Dünyamızda emperyalist savaş tehlikesi hergün artıyor. Bunun öncülügünü en başta Amerikan başkanı Trump çekiyor. Hergün ardı ardına bir fitili ateşliyor. Bir gurup yeni emperyalistin ortaya çıkması ile birlikte, emperyalistler arası çelişkiler büyüyor. Hızlı değişimler, kurulan yeni ortaklıklar çoğu zaman insanların kimin dost, kimin düşman olduğunu görmesini zorlaştırıyor. Bütün emperyalistlere karşı mücadele edecek ve yine proleterya enternasyonalizminin bayrağını şövenist, nasyonalist veya sosyal şöven propagandalara karşı yükseltecek yeni bir barış hareketine acilen ihtiyaç vardır ve bu görev bizim önümüzde duran en önemli görevlerden bir tanesidir.
Biz devrimcileri büyük görevler beklediği gibi, önümüzde bizi bekleyen büyük olanak ve imkanlar da var. Tabi ki bu görevleri yerine getirmek için doğmatizmden uzak durmalıyız, yaptıklarımızı yeterli görüp, yerimizde saymamalıyız, bilakis çağımızın ve dönemimizin devrimci görev ve işlerini yapabilmek için kendimizi değiştirmek ve geliştirmek zorundayız.
Bundan 100 yıl önce Almanya da Kasım devrimi gerçekleşti. Kaiser kovuldu. Bu devrim işçiler ve geniş kitleler için günde sekiz saat çalışma ve kadınlara oy kullanma hakkını gibi önemli kazanımlar sağladı. Fakat Rus Ekim Devriminin ateşini daha da ileriye taşımak, uluslararası devrimi Almanya da sosyalist bir devrim ile daha da güçlü kılmak gibi öenmli bir görevi ne yazık ki yerine getirememiştir. Ne yazık ki devrimciler Sosyal demokratlardan kopuşu çok sonraları gercekleştirmiş ve komunist partinin inşasına başlamışlardır. Ülkede devrimin objektif durumu oluşmuş, fakat devrimci kitleler içinde örgütlenmiş Marksist Leninist bir parti yokluğu kendisini göstermişti.
Buradan dersler çıkarıp, kesinlikle her ülkede partiyi inşa etmeliyiz, güçlendirmeliyiz. Bizzat Lenin kendisi yurtdışında kaldığı uzun süre zarfında nerede yaşıyorsanız orada örgütlenin sloganını bayrak edinmiştir. Özellikle Almanya da tekellerde ve monopolist işletmelerde, fabrikalarda Marksist-Leninist parti işçi komitelerinin güçlendirilmesi büyük önem arz eder.
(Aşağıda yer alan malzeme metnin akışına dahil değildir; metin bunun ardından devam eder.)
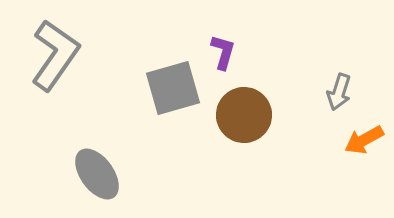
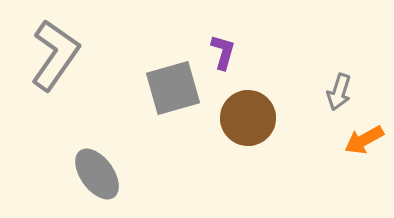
brown circle: moved 4 px right, 3 px down
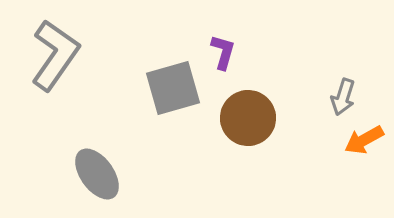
gray arrow: moved 4 px right, 5 px down
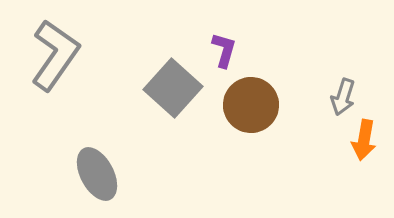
purple L-shape: moved 1 px right, 2 px up
gray square: rotated 32 degrees counterclockwise
brown circle: moved 3 px right, 13 px up
orange arrow: rotated 51 degrees counterclockwise
gray ellipse: rotated 8 degrees clockwise
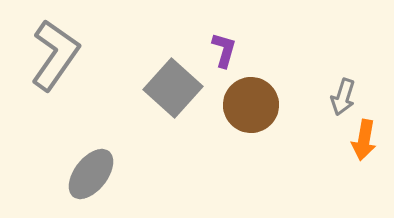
gray ellipse: moved 6 px left; rotated 66 degrees clockwise
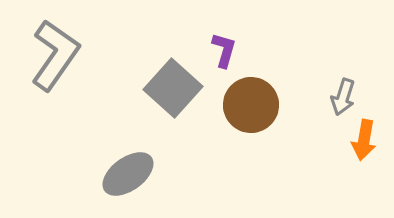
gray ellipse: moved 37 px right; rotated 16 degrees clockwise
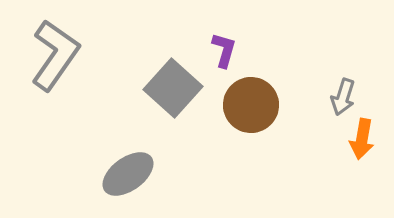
orange arrow: moved 2 px left, 1 px up
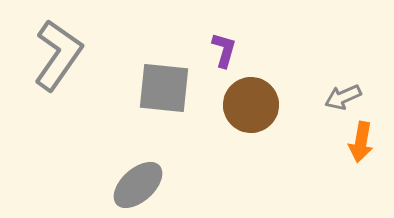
gray L-shape: moved 3 px right
gray square: moved 9 px left; rotated 36 degrees counterclockwise
gray arrow: rotated 48 degrees clockwise
orange arrow: moved 1 px left, 3 px down
gray ellipse: moved 10 px right, 11 px down; rotated 6 degrees counterclockwise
Bunun ile beraber paralel olarak ülkeler arası ICOR da olduğu gibi ortaklaşmalar, birlikte faaliyetler ve birlikler acilen güçlendirilmelidir. Almanya da yürütülen HAYIR kampanyasından içinde birlikte çalıştığımız Uluslararası birlik platformunun inşası için ne kadar dersler çıkardık.
Ciddi bir savaş tehlikesinin, doğa felaketinin çanlarının çaldığı, amansız sömürü ve işçi sınıfının parçalandığı, kitlesel olarak tüm dünya da kadına yönelik baskının ve sömürünün katmerleştiği gerçeği dikkate alındığında bizlerin görevi anti emperyalist anti faşist birlik cephesinin örülmesi önümüzde duran önemli bir görevdir. Bu görevi kimse bize hediye etmez. Biz bu mücadeleyi vermek isteyen güçler ile hedefe kilitlenmiş görüşmeler yapıp, bu güçlerin proğramatik düşüncelerinden, mücadele tecrübelerinden ve yine birlikte çalışmak için önerilerini de alarak, bunları bir arada toplamalıyız.
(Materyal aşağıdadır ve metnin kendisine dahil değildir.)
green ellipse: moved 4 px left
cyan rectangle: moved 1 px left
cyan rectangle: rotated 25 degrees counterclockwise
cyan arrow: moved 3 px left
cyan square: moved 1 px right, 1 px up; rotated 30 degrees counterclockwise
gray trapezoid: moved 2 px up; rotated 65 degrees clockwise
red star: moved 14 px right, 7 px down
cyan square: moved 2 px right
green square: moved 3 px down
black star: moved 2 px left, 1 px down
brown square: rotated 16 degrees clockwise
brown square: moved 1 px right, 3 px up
Tüm bunların başarılı olması için işciler, gençler, geniş kitleler arasında intensiv olarak faaliyet yürüterek bilinç düzeyini yükseltmemiz gerekir, bu çaba olmadan bu hedeflerimize ulaşmamız mümkün degildir.
Kitleler emperyalizm tanımlamasını bile hala 19. Ve 20 inci yüzyılın karakteristik özellikleri ile tanımaktadır. Bizim görevimiz emperyalizm hakkında açıklayacı bir kampanya yürütmektir, emperyalizm üzerine, gelişmiş emperyalist değerler üzerine bir eğitim faaaliyeti, eleştirisel bir tartışma geleneği yaratmalıyız. Örnek olarak bizim yeni emperyalist ülkeler tezimiz üzerine tartışmaları canlandırmalıyız. Evet sadece bunu değil, biz devrimcilerin dünyada sürekli yaşanan değişim ve dönüşümleri de temel bir analize tabi tutmaz gerekir, yaratıcı teorik çalışmalar yapmalıyız. Bu düşüncelerimizi karşılıklı olarak paylaşıp, bunları sağlam bir zemin üzerinde birleştirmeliyiz. Bu bağlamda sizleri kitap standımızı ziyaret etmeye davet ediyoruz.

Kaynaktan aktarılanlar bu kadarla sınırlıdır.